Striatal dopaminergic denervation is a major characteristic of Parkinson’s disease (PD). Such neuronal damage may lead to disrupted perfusion that reflects changes in regional metabolism and neural activity. Current imaging findings regarding striatal perfusion alterations in PD remain inconclusive. The present study proposed a new perfusion weighted MRI technique that takes advantage of saturated iron oxide nanoparticle contrast (SINC) to estimate cerebral blood flow (CBF), cerebral blood volume (CBV) , and the mean transit time (MTT) in a PD rat model induced by 6‐hydroxydopamine. This SINC‐MRI method uses a high dose of iron oxide nanoparticles (IRON) for inducing signal changes on gradient echo T2* images acquired repeatedly over 60 time frames. As soon as IRON is injected, the signal decreases rapidly from a baseline to an undershoot, and then reaches a saturated steady state. CBV is represented directly by ΔR2* between the baseline and the steady state. Moreover, the derivative of the measured signal changes was modeled as the delta function of impulse response by fitting pixelwisely the signal‐to‐time curve using the piecewise Hermite polynomial function.
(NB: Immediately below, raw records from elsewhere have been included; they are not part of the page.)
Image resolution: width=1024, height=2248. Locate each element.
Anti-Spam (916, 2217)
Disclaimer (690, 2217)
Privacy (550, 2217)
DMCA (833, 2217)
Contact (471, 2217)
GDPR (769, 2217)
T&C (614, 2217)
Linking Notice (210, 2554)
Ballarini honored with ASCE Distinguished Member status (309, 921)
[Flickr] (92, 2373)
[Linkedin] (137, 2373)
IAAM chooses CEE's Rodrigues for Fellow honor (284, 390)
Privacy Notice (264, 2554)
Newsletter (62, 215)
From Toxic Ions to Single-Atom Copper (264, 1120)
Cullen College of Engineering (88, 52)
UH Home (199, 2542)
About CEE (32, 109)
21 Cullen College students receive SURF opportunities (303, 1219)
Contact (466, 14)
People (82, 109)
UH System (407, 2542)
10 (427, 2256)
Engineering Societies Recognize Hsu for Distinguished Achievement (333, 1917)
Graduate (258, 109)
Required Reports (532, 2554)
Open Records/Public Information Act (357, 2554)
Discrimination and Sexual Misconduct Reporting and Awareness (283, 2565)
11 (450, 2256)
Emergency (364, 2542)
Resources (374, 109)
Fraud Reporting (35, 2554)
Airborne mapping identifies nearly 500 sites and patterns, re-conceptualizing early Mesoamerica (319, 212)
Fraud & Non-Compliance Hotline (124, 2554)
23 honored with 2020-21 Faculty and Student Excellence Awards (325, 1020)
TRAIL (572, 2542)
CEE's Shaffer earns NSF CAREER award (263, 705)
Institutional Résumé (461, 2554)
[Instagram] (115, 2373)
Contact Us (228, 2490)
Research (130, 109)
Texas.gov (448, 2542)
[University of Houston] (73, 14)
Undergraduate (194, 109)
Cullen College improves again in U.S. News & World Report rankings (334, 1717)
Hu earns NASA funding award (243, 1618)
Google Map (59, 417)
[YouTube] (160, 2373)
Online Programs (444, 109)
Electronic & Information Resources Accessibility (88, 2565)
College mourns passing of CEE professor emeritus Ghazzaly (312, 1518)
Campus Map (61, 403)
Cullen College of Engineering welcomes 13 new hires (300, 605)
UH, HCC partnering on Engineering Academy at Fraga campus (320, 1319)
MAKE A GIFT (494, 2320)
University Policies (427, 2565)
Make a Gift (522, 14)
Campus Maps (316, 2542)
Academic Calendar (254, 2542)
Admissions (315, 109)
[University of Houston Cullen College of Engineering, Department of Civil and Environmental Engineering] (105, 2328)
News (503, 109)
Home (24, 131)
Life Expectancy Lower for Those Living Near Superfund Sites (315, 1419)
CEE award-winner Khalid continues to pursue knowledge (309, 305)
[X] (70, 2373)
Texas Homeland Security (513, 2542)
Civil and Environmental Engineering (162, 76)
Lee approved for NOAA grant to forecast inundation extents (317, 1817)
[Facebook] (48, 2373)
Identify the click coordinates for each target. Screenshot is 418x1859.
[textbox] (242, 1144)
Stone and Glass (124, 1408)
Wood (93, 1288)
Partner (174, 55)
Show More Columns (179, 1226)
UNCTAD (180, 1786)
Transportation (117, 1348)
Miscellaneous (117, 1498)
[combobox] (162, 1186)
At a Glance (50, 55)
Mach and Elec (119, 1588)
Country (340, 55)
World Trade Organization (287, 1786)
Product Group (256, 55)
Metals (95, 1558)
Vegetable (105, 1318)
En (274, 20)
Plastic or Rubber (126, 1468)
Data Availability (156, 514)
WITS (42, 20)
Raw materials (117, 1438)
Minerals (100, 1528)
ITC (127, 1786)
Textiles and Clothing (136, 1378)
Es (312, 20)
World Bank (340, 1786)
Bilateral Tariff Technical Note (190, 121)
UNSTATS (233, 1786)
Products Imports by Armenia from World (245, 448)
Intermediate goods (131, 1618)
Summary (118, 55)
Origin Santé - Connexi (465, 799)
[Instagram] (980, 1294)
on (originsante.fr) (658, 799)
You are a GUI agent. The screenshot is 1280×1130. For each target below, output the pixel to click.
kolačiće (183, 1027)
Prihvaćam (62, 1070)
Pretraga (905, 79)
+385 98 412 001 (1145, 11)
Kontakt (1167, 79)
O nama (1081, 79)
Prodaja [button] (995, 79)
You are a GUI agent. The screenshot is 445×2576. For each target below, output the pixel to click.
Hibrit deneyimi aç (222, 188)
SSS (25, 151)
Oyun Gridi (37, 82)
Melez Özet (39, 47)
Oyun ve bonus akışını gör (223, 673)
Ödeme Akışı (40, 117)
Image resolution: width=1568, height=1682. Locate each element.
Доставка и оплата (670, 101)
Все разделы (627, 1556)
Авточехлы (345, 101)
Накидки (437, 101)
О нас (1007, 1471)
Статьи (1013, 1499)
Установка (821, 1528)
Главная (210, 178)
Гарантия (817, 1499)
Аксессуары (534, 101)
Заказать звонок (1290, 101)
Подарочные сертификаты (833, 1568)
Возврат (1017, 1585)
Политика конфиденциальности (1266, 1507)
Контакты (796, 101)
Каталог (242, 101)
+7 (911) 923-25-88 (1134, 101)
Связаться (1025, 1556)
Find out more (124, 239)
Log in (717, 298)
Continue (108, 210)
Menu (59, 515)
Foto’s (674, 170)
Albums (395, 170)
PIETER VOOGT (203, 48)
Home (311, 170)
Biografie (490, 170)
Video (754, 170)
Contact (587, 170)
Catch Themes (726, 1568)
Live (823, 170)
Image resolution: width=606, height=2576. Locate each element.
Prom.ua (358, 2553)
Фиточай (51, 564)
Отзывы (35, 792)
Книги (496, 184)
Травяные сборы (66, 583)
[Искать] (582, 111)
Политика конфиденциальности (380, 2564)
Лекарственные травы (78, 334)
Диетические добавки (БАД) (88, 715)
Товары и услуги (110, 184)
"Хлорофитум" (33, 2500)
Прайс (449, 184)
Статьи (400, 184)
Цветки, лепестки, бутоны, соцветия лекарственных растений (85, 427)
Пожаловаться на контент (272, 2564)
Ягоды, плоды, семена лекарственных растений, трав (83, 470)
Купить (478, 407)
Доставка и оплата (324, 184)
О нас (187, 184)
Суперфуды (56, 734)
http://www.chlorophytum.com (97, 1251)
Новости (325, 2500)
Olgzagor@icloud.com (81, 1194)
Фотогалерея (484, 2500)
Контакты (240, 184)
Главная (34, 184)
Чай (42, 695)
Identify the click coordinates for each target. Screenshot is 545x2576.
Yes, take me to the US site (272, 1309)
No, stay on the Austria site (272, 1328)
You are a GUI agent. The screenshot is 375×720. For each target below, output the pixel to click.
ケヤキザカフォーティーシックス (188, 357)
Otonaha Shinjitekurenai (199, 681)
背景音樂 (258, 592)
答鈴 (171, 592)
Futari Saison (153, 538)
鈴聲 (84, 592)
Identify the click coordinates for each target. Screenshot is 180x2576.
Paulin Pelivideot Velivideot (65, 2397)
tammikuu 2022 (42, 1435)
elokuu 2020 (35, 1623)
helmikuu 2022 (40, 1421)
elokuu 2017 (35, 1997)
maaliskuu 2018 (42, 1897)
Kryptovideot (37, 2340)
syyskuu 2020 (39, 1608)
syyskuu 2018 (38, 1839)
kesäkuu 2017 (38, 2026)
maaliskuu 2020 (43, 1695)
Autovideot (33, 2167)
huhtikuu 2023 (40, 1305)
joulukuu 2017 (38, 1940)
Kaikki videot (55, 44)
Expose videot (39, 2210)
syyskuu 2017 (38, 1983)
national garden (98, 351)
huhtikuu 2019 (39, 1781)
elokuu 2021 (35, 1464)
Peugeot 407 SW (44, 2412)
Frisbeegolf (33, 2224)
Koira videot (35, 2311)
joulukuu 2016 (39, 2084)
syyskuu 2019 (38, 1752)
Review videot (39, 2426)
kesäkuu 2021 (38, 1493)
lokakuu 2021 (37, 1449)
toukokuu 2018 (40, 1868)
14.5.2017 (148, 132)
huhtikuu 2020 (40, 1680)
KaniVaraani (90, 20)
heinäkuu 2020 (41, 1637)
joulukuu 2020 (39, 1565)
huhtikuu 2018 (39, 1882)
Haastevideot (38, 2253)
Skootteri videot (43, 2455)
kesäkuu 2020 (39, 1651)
The modeled signal was then deconvoluted through a local arterial input function to obtain the tissue concentration of the contrast agent so as to estimate CBF and MTT. Our results showed that, in the lesioned striatum, there were consistent decreases in the CBV and CBF by approximately 4‐7% as compared to the intact striatum. Importantly, this difference was not found by conventional dynamic susceptibility contrast MRI method. SINC‐MRI appears as a reliable and sensitive approach in detecting subtle perfusion changes.